• EXTRACTED MATERIAL:
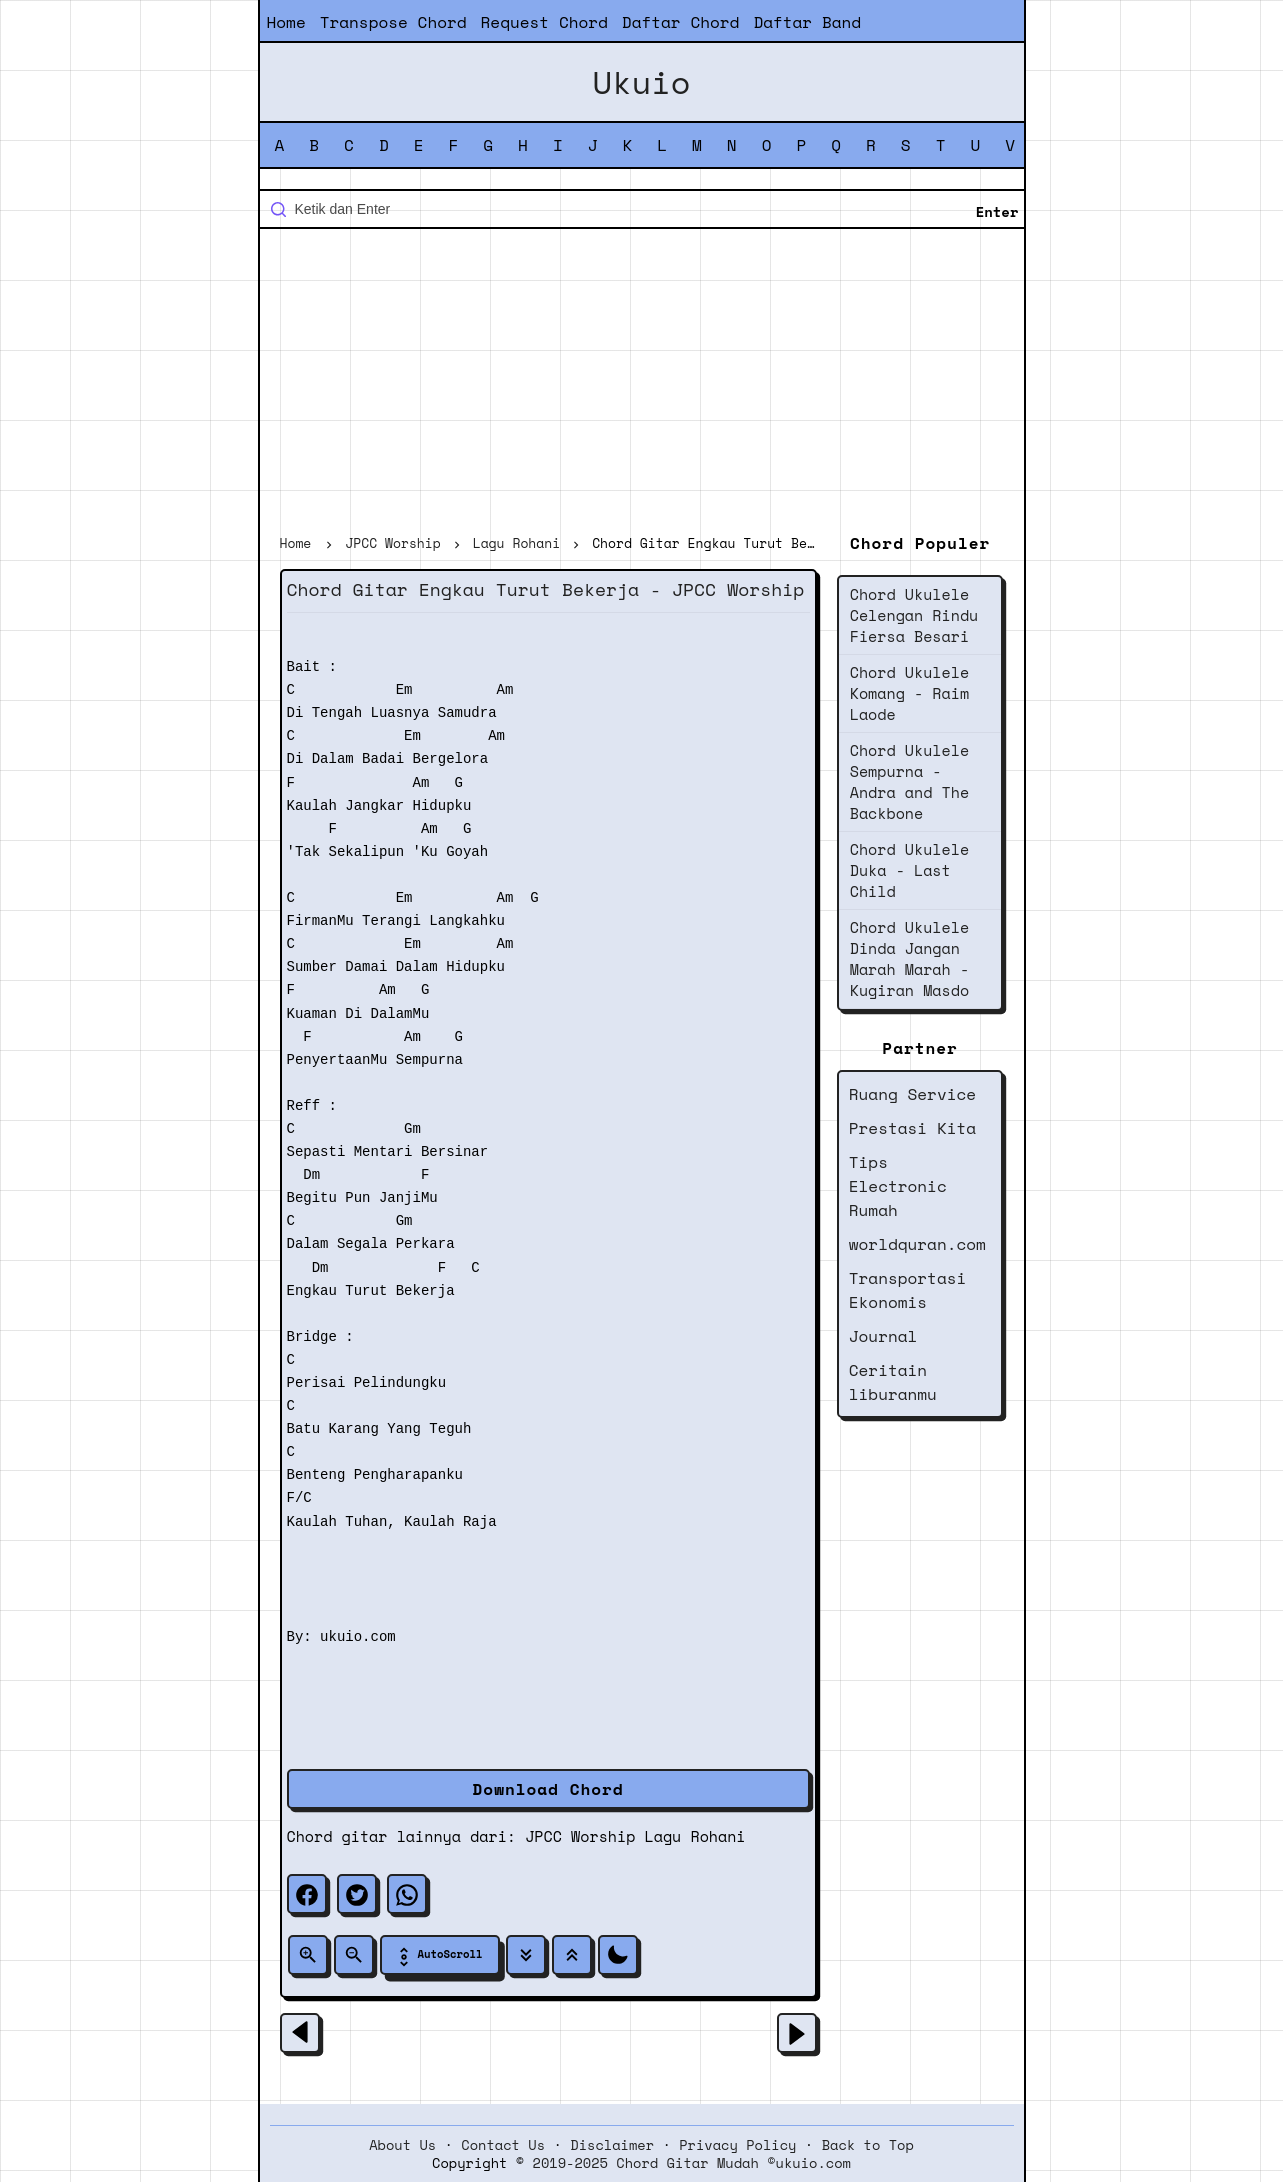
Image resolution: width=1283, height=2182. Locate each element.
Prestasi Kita (912, 1128)
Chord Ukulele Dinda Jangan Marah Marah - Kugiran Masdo (909, 958)
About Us (402, 2145)
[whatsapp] (407, 1894)
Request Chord (544, 22)
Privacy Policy (737, 2145)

• GOAL OF THE EXERCISE: Your task is to return every entry exactly as it was written, with the pictures removed.

• EXPECTED ANSWER:
Image resolution: width=1283, height=2182. Locate each element.
Prestasi Kita (912, 1128)
Chord Ukulele Dinda Jangan Marah Marah - Kugiran Masdo (909, 958)
About Us (402, 2145)
[whatsapp] (407, 1894)
Request Chord (544, 22)
Privacy Policy (737, 2145)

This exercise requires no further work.